Главы четвертая - седьмая

Глава пятая

III

             Но, может быть, такого рода
             Картины вас не привлекут:
             Все это низкая природа;
             Изящного не много тут.
             Согретый вдохновенья богом,
             Другой поэт роскошным слогом
             Живописал нам первый снег
             И все оттенки зимних нег;
             Он вас пленит, я в том уверен,
             Рисуя в пламенных стихах
             Прогулки тайные в санях;
             Но я бороться не намерен
             Ни с ним покамест, ни с тобой,
             Певец финляндки молодой!

Рисуя в предшествующей строфе картины зимы с такими подробностями, как "крестьянин на дровнях", "ямщик в тулупе", "дворовый мальчик", Пушкин предвидел, что для обширного круга дворянских читателей вроде тех, кто оскорбился, что поэт назвал  д е в о ю  "простую крестьянку", а "благородных барышень  д е в ч о н к а м и"  (см. выше, комм. к XLI строфе IV главы), эти картины покажутся "низкой природой". Не считаясь с этими враждебными отзывами, Пушкин смело вводил в свой роман реалистические описания русской природы и быта.

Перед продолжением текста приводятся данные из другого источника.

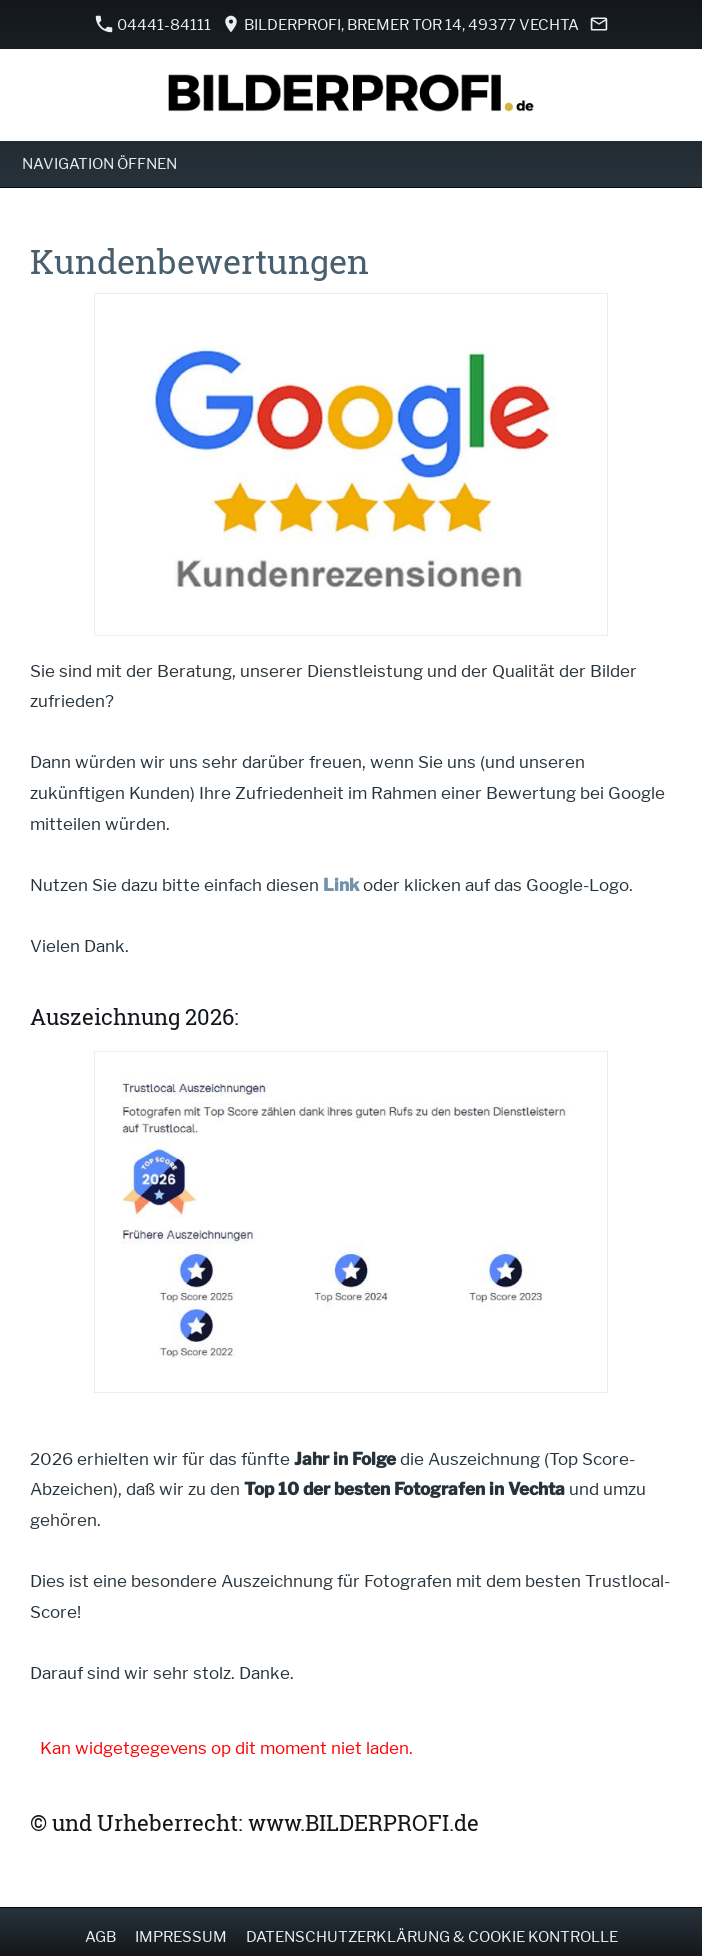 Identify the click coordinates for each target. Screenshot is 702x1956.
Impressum (181, 1937)
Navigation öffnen (99, 164)
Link (341, 885)
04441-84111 (153, 24)
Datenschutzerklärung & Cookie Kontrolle (432, 1937)
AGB (100, 1937)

Исследователи отмечают точность в описании январской погоды, но надо иметь в виду именно январь 1824 г., что легко установить по календарям и газетам этого года. См. приложение. – А.А.

Указывая на другого поэта, который "роскошным слогом живописал нам первый снег и все оттенки зимних нег", Пушкин намекал на следующий отрывок в стихотворении Вяземского "Первый снег" (1819):

             Лазурью светлою горят небес вершины,
             Блестящей скатертью подернулись долины,
             И ярким бисером усеяны поля;
             На празднике зимы красуется земля
             И нас приветствует живительной улыбкой;
             Здесь снег, как легкий пух, повис на ели гибкой;
             Там, темный изумруд посыпав серебром,
             На мрачной он сосне разрисовал узоры.
             Рассеялись пары, и засверкали горы,
             И солнца шар вспылал на своде голубом.
             Волшебницей зимой весь мир преобразован;
             Цепями льдистыми покорный пруд окован
             И синим зеркалом сравнялся в берегах.
             Забавы ожили; пренебрегая страх,
             Сбежались смельчаки с брегов толпой игривой
             И, празднуя зимы ожиданный возврат,
             По льду свистящему кружатся и скользят.
             Там ловчих полк готов; их взор нетерпеливый
             Допрашивает след добычи торопливой:
             На бегство робкого нескромный снег донес;
             С неволи спущенный, за жертвой хищный пес
             Вверяется стремглав предательскому следу,
             И довершает нож кровавую победу.
             Покинем, милый друг, темницы мрачный кров!
             Красивый выходец кипящих табунов,
             Ревнуя на бегу с крылатоногой ланью,
             Топоча хрупкий снег, нас по полю помчит.
             Украшен твой наряд лесов сибирских данью,
             И соболь на тебе чернеет и блестит.
             Презрев мороза гнев и тщетные угрозы,
             Румяных щек твоих свежей алеют розы
             И лилия свежей белеет на челе,
             Как лучшая весна, как лучшей жизни младость,
             Ты улыбаешься утешенной земле.
             О пламенный восторг! В душе блеснула радость,
             Как искры яркие на снежном хрустале.
             Счастлив, кто испытал прогулки зимней сладость!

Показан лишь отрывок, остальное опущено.